Task prompt. Going line by line through the data below, report how many lines include the word "watch", with nothing added.

(Document structure recognition data)
○ ○ ○ ○

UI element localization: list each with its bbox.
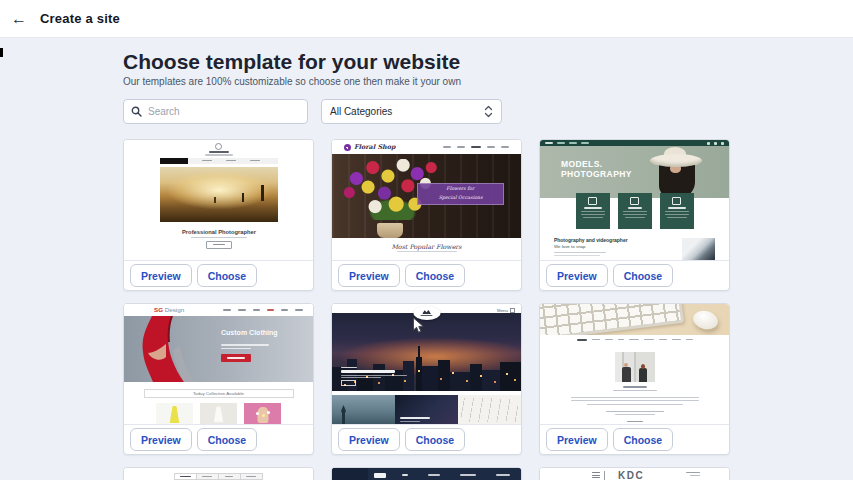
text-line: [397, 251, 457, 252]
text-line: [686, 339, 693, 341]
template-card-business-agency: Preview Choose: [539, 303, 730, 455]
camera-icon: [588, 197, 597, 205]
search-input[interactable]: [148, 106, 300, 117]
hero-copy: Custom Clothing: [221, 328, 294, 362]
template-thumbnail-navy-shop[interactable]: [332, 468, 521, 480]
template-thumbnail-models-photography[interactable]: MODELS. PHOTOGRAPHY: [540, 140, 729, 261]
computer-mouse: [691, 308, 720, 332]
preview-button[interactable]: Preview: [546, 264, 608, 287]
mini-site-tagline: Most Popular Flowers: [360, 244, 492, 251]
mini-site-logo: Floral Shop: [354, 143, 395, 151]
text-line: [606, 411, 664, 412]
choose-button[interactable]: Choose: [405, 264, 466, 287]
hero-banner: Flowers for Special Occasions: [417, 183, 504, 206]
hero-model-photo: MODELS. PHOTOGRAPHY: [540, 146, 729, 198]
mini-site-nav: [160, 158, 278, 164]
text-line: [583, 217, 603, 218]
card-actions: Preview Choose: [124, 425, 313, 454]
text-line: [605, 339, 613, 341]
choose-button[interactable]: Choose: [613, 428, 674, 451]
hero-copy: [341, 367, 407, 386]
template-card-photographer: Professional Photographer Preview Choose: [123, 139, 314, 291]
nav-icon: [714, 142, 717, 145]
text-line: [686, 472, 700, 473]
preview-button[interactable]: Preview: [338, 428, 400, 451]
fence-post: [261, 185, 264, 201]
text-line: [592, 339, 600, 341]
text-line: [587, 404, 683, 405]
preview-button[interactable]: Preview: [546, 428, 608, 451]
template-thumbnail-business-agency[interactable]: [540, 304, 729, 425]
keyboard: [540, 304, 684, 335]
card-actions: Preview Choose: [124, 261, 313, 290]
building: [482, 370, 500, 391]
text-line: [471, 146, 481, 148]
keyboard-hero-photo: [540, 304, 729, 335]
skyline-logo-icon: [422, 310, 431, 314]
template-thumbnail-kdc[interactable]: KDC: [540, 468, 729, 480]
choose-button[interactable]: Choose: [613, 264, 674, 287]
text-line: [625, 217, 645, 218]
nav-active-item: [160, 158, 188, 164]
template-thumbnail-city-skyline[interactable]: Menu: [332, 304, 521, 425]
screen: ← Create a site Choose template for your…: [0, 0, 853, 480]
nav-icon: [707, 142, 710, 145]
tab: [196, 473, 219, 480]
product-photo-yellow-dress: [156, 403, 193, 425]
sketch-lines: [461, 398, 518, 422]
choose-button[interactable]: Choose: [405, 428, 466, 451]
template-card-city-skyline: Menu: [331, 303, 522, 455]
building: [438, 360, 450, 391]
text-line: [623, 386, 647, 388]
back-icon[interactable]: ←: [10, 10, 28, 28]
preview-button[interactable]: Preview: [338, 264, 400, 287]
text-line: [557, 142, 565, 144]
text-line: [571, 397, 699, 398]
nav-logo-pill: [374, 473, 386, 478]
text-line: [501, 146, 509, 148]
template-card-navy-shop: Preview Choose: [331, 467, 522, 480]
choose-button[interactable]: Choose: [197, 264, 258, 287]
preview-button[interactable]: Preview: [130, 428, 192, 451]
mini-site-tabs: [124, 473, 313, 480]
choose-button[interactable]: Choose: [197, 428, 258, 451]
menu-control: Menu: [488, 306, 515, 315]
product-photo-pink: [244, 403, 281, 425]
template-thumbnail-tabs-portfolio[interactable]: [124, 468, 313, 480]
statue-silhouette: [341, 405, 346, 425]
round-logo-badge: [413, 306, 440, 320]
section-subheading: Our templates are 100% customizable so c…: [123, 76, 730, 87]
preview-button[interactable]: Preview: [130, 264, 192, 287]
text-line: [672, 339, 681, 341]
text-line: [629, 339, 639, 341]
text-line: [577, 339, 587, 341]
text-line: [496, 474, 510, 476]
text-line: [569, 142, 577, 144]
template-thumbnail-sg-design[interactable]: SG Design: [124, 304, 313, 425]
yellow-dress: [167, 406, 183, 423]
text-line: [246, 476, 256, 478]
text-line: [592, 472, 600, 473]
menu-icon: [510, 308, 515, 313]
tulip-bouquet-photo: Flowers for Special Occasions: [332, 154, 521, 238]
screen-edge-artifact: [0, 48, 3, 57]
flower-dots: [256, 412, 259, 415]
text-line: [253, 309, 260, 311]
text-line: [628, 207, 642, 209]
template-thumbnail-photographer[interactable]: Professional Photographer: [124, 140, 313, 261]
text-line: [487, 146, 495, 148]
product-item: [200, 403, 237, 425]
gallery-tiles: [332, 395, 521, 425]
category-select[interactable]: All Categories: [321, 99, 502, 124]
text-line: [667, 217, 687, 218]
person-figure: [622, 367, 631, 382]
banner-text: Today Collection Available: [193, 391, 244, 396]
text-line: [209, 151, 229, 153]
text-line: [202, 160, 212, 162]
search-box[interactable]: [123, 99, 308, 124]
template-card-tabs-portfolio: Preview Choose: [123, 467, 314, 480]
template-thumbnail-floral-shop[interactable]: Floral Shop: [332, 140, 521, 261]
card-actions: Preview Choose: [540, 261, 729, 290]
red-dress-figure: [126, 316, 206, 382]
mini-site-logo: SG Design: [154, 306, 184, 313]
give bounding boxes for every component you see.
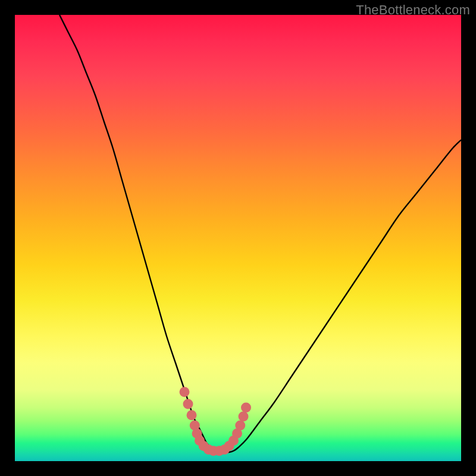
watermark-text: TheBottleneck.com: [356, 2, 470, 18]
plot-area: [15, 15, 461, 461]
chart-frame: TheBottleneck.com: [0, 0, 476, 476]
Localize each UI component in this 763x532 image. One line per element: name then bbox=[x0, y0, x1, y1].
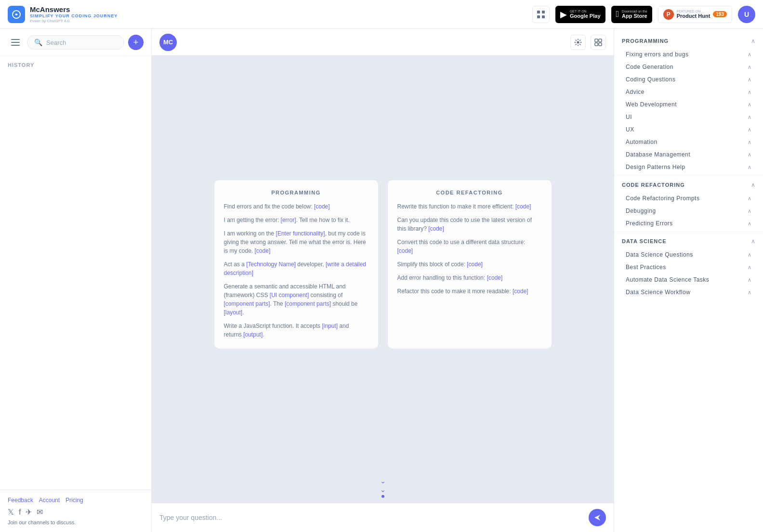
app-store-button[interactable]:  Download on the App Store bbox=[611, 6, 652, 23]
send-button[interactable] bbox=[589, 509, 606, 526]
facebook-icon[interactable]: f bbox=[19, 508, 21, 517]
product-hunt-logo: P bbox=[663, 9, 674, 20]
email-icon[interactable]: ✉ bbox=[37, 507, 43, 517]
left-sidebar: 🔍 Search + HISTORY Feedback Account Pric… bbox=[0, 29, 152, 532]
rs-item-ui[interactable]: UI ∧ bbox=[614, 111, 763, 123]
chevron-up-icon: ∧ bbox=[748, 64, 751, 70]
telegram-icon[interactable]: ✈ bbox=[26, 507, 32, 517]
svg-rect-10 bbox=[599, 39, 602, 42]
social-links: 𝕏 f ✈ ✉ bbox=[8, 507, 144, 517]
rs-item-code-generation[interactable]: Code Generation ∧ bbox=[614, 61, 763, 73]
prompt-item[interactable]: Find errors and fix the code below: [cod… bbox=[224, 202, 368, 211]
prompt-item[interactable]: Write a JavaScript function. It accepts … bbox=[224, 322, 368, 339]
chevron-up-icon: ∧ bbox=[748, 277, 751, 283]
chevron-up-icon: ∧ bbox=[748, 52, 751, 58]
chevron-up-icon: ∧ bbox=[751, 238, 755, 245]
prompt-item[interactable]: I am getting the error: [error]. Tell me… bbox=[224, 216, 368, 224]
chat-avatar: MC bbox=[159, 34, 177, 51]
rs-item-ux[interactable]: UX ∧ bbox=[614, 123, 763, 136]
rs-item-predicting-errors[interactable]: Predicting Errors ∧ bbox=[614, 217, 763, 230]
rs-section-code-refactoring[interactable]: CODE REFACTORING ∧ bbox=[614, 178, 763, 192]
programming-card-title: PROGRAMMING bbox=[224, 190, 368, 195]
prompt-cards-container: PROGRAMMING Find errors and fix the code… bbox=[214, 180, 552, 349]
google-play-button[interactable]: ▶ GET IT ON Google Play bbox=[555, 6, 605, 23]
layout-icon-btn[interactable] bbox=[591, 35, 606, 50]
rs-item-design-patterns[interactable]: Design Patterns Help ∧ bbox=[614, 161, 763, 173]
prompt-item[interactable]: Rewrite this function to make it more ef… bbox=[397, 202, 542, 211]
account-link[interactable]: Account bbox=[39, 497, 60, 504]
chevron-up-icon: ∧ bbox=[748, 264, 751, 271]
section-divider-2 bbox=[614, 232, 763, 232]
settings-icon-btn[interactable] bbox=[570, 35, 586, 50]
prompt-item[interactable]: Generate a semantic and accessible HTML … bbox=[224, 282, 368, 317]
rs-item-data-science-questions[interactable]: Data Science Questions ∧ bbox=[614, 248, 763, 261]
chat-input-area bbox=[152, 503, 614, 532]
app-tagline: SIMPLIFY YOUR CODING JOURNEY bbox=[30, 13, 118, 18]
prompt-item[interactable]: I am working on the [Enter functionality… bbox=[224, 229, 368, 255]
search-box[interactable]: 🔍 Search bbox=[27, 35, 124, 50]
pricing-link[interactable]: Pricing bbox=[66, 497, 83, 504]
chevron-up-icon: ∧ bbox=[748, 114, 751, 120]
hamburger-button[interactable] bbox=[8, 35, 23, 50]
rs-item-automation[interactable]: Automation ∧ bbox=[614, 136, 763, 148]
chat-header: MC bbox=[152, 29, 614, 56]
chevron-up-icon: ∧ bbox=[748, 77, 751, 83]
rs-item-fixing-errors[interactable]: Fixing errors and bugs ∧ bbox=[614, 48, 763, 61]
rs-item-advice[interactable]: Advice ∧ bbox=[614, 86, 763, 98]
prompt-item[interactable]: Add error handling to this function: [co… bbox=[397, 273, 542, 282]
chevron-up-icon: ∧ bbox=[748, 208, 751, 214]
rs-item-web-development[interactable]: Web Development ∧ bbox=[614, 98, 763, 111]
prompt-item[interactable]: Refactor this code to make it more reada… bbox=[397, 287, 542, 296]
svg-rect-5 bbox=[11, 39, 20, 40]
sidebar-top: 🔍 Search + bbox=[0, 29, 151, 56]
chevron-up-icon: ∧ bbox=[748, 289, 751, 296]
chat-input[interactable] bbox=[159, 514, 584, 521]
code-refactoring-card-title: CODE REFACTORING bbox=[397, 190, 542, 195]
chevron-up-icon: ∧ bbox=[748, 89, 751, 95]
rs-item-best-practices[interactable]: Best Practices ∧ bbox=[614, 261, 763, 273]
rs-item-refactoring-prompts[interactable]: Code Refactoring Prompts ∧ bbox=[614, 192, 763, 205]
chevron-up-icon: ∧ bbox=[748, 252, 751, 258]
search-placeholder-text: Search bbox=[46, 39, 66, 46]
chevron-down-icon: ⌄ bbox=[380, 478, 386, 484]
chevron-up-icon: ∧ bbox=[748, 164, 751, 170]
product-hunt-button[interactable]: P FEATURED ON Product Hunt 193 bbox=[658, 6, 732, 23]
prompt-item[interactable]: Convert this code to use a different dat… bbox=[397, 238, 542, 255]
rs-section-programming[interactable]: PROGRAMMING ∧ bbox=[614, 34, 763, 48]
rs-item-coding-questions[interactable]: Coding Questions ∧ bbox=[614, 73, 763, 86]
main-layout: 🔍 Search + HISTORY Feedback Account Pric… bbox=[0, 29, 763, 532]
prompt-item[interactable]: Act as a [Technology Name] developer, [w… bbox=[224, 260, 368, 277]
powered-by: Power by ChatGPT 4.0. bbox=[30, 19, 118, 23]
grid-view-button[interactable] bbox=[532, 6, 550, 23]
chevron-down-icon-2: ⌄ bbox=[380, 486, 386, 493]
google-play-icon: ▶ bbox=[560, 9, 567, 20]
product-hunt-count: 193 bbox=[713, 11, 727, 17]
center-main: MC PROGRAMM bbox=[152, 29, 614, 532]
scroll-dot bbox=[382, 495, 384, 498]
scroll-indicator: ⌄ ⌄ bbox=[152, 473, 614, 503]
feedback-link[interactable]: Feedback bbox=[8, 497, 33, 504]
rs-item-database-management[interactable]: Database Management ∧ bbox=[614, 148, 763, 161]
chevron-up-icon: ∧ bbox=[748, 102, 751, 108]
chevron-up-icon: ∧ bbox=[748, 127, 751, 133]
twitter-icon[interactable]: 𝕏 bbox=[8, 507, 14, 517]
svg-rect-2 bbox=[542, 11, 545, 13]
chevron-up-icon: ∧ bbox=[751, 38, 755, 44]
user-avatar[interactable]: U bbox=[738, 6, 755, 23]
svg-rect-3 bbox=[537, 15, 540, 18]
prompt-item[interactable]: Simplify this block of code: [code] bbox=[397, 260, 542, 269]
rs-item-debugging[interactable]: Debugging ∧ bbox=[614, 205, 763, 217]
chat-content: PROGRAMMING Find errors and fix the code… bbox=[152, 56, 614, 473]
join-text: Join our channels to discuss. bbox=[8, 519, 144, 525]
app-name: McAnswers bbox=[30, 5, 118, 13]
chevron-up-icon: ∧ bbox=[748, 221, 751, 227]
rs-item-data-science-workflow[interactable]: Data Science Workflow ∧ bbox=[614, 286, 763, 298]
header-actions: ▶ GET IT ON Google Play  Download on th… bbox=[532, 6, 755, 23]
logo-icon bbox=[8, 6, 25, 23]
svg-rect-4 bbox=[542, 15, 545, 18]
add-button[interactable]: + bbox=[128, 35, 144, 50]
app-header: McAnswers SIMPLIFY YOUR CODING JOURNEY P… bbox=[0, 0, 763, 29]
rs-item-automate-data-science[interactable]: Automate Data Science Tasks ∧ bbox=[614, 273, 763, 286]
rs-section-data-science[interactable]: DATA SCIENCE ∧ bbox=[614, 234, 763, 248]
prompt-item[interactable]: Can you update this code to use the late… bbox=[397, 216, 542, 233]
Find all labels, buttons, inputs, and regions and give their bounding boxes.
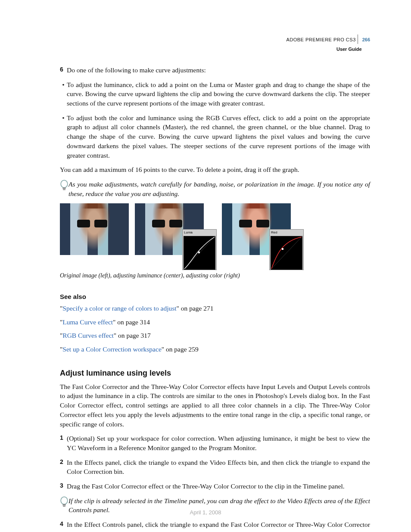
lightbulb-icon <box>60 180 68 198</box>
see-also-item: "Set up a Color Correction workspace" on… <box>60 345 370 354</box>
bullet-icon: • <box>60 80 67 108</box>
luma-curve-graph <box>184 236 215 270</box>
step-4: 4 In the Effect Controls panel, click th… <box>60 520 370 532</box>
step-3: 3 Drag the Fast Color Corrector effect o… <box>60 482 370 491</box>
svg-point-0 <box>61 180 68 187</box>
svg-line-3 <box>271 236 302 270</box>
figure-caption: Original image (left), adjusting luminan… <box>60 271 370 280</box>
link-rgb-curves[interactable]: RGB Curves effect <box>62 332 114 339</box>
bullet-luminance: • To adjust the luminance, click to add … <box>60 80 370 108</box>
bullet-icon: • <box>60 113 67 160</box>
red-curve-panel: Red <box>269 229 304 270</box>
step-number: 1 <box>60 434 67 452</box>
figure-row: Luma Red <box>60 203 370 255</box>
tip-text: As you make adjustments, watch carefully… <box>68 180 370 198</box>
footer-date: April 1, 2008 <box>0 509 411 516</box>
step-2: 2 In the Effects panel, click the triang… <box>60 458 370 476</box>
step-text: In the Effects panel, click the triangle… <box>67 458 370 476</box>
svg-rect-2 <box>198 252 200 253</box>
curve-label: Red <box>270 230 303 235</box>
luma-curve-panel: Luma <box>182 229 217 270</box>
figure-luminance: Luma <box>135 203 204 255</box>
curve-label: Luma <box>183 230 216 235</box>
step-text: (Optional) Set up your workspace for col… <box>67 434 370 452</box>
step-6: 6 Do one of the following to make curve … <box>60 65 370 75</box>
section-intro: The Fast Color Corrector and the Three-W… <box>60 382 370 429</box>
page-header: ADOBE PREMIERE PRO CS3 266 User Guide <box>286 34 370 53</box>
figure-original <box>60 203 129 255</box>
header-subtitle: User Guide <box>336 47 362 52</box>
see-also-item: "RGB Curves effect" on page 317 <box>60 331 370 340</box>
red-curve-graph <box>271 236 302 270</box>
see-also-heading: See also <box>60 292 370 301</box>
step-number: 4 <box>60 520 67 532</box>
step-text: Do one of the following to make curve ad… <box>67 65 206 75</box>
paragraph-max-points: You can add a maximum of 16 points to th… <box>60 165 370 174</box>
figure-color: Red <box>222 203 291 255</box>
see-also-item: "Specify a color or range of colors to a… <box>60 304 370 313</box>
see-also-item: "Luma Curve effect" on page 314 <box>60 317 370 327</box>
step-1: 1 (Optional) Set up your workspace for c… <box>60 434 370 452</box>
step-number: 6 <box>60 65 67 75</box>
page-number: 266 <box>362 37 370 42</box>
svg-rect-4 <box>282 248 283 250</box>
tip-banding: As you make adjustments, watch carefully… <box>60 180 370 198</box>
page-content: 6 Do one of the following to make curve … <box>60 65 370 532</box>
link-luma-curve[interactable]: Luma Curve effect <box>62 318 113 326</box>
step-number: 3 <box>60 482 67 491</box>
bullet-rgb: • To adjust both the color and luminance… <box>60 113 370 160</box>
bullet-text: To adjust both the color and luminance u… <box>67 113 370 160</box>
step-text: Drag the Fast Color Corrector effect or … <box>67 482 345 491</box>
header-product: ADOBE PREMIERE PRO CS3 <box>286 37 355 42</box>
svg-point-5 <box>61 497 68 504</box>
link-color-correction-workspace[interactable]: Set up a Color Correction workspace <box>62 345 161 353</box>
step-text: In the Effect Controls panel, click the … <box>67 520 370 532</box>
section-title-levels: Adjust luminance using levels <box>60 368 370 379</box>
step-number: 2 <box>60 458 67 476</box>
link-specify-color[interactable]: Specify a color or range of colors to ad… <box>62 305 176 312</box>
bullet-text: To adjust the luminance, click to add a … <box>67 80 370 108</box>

○ ○ ○ ○

The answer. 2